# dbol powder to liquid



## wideback (Apr 13, 2013)

I tried to brew a batch o f dbol using tbe following   recipe
1gr powder
19mls of 151 everclear
Supposed to yield [email protected] 50 mgs/ml.  It didnt hold, added   5 more   mls  everclear  to bring it  down  to 40gr/ ml , still  not holding  quite  right.  I have a recipe using / 8.5mls peg 300 /10.5 /151grain  to 1gr dbol powder.  Any input would be greatly appreciated.  I can make  inj. Blindfolded, makin   liquid for a buddy. Thmx


----------



## striffe (Apr 13, 2013)

I agree, inject is a piece of cake. Very few of the oral recipes listed on the web will "hold". Its much easier to make an oral suspension. Add glycerin if you want to help it suspend longer. You mentioned in another thread that using 100% peg 300 might work. I think that might actually work, but thats kind of an expensive way to make it, and it would taste horrible.
Let us know what you come up with


----------



## basskiller (Apr 13, 2013)

using just everclear or even my 75/25 of glycerine/everclear will not hold the way your thinking.. Those are meant to shake before each use.
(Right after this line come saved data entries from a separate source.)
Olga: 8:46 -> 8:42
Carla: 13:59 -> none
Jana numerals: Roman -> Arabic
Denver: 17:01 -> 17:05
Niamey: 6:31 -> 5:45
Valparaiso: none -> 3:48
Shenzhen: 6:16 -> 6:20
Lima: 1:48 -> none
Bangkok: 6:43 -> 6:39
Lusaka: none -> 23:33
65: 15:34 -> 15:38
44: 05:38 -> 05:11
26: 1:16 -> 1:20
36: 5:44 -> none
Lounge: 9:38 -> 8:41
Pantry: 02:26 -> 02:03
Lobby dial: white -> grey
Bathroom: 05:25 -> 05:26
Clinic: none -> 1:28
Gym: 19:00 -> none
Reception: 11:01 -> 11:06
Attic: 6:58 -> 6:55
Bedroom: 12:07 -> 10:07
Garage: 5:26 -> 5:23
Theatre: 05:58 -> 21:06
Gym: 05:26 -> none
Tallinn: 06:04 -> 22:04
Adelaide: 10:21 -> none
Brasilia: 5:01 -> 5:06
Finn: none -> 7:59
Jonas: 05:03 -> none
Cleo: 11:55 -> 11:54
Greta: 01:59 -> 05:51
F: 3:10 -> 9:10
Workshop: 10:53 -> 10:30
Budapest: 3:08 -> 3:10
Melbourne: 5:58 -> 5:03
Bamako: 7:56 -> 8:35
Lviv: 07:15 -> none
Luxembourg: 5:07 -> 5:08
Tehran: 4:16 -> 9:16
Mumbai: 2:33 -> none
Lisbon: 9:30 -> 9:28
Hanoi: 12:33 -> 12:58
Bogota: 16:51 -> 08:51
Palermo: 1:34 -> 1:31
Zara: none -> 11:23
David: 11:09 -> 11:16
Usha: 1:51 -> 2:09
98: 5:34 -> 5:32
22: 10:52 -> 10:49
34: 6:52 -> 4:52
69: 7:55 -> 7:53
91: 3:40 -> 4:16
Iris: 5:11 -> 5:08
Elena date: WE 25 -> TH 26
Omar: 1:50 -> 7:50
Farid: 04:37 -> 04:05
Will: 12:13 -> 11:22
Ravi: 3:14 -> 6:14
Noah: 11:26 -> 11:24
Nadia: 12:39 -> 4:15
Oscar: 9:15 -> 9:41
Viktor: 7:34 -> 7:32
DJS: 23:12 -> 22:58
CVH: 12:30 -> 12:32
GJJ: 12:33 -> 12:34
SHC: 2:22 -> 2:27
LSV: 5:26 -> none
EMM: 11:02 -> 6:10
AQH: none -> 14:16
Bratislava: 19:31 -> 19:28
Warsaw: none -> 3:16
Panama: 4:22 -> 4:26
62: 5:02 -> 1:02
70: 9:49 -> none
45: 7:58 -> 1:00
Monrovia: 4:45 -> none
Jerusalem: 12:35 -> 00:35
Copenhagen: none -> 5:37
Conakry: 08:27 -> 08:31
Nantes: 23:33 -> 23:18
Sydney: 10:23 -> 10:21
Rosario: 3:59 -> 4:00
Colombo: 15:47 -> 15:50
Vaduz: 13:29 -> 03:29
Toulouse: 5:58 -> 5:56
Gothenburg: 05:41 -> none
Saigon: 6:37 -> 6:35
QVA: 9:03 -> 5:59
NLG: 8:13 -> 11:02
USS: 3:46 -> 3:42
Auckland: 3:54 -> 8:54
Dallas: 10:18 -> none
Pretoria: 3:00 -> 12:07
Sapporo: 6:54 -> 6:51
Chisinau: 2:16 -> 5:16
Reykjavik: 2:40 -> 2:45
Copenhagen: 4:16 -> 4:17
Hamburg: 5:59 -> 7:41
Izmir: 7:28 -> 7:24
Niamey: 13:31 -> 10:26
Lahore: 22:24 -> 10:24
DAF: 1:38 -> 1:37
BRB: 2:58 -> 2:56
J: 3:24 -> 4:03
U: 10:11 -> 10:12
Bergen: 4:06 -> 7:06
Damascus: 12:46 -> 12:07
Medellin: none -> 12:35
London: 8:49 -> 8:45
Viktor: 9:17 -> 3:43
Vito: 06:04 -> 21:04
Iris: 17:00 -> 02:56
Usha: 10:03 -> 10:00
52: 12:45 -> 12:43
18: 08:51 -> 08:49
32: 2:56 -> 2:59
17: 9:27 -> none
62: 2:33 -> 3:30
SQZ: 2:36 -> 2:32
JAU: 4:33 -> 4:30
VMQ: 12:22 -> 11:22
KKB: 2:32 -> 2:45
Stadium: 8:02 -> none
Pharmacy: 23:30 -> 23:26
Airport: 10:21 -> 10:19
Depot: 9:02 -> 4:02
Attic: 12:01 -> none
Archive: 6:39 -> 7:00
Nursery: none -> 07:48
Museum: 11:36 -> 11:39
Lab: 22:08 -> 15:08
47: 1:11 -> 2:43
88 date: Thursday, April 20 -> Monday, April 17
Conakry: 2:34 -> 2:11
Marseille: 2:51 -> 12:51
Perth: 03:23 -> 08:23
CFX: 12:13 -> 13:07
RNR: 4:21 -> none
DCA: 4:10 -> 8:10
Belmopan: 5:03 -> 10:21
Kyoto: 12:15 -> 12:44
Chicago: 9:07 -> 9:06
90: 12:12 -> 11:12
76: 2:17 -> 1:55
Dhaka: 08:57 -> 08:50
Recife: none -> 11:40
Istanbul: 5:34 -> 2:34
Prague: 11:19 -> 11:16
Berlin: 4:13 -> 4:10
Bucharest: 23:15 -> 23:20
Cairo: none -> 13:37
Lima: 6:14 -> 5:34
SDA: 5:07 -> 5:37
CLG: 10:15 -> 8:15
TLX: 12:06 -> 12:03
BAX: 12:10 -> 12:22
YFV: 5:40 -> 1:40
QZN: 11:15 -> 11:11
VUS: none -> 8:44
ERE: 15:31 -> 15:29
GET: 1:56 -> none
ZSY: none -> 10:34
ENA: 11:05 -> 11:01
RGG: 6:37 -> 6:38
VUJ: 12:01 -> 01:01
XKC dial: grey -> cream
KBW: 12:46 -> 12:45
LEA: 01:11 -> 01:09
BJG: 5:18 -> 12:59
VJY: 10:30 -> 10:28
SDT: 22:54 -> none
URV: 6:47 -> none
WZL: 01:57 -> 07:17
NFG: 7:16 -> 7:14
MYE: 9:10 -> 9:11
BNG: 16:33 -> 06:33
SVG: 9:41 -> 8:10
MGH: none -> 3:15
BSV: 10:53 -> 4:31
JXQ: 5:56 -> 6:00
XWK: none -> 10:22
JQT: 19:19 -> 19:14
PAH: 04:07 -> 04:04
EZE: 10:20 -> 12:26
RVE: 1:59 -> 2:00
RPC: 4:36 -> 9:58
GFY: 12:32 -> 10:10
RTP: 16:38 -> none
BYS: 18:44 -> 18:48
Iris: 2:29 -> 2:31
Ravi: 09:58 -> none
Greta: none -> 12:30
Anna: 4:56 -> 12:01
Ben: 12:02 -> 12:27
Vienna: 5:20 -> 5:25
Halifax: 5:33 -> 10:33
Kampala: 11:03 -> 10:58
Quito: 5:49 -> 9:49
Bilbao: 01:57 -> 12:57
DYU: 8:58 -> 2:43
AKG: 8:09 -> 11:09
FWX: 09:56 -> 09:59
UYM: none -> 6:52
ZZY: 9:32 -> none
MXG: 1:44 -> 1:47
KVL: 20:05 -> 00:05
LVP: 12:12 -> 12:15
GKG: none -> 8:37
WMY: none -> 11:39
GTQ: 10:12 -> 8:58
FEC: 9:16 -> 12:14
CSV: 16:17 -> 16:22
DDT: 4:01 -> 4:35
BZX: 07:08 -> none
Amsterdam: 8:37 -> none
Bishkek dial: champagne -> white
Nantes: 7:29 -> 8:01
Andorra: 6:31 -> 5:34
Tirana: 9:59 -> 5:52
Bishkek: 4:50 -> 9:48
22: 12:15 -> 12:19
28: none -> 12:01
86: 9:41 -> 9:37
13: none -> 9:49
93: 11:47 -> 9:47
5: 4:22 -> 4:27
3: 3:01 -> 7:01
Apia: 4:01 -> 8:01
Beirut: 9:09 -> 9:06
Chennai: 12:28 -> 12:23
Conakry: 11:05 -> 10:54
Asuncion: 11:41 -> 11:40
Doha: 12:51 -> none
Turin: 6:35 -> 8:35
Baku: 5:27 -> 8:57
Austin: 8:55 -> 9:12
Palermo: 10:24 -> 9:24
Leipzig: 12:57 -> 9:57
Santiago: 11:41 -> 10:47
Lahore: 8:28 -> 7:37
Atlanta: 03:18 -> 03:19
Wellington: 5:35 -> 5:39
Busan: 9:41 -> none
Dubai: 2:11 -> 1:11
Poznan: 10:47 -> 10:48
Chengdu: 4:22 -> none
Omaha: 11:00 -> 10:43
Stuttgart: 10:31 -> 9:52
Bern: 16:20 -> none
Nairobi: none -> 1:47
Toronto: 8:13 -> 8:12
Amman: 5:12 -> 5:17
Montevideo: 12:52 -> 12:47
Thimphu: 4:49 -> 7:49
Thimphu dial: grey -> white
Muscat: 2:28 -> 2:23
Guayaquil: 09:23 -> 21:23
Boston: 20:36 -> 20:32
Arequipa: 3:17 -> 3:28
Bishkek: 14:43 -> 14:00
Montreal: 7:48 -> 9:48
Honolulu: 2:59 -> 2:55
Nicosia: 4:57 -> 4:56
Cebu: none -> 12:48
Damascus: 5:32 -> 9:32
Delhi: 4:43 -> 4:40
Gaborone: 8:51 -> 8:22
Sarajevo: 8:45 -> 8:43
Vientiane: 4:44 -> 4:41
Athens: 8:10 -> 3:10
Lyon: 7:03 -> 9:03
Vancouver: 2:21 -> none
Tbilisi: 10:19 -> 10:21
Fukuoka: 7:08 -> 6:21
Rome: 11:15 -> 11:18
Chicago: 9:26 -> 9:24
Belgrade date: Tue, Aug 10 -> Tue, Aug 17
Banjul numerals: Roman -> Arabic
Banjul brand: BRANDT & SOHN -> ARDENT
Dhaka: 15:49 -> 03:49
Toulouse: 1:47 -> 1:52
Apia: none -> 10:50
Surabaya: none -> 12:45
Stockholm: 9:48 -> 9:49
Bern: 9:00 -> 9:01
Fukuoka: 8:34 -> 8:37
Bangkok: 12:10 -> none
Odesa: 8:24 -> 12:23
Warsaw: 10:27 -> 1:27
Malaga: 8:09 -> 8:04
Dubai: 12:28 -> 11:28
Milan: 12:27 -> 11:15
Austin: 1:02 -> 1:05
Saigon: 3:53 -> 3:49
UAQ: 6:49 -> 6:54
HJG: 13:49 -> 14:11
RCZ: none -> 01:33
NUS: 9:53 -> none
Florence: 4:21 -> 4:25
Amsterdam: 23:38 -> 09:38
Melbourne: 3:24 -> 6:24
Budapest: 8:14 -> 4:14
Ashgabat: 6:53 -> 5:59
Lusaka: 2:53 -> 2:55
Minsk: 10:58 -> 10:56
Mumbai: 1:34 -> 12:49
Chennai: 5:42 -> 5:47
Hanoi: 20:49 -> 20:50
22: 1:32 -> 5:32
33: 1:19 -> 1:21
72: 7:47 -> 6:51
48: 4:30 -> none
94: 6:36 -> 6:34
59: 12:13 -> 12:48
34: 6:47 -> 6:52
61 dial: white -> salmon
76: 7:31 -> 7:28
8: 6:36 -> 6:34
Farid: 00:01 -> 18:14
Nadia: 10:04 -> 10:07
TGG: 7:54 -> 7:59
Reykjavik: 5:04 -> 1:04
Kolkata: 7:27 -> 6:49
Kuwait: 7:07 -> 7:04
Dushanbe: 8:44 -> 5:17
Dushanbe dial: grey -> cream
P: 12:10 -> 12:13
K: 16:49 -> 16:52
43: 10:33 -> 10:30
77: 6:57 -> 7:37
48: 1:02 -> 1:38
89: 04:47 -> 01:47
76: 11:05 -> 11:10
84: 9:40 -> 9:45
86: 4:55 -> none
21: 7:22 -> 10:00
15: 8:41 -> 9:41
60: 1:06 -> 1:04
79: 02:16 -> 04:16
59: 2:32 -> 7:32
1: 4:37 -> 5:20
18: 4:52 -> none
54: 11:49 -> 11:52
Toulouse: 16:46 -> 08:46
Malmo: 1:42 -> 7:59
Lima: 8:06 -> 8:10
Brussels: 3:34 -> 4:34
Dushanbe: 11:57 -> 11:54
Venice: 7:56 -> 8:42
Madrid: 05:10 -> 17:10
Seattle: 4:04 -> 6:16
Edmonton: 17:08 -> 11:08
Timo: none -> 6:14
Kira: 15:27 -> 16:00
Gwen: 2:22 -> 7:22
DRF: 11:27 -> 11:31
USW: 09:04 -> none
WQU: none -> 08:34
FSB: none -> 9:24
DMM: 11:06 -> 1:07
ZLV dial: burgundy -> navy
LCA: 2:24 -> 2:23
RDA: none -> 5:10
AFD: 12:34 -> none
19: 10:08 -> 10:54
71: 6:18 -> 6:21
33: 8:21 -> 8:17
It always falls out of suspension


----------



## [email protected] (Apr 14, 2013)

I stuck 25ml 180 proof to 2.5g and it disolved completly within about 5-10mins this wud have made 25ml at 100mg/ml but I wanted to add glyercine to get it to 50mg/ml as my purpose was to make oral suspension, but wen I seen it was disolving in the 180proof I just left it to see how far it went which ended up 100% clear.

Soon as the glyercine hit it it clouded which is fine as I wanted suspension. 

End result has the od lumpy particles but nothing to b1tch about, prob make 30mg/ml next time for all my suspension orals.

Liquid solution in pere alcohol or alcohol+peg apparently taste like sh1t and not werth it purely for the taste,

I squirt my oral suspension in to fresh citric juice (orange, grapefruits etc) or coke at 100ml and tastes fine.

Next time I'll probably use 1:4 or 1:3 alcohol/glyercine??


----------



## [email protected] (Apr 14, 2013)

Liquid is much more accurate than capping and far cheaper than geting equipt for tablets.


----------



## FamBam209 (Jun 21, 2013)

Did same shit this mornin... Everclear into powder solution n almst instantly solution went clear then add the veg glycerin n distilld to thin it a lil and boom clear liquid lookn like a snow globe and shit is stuck all over the sides of bottle


----------



## [email protected] (Jun 21, 2013)

I used 180proof and got 100mg/ml to disolve after 5mins of stiring. 

But I wanted 50mg/ml suspension so added the glyercine.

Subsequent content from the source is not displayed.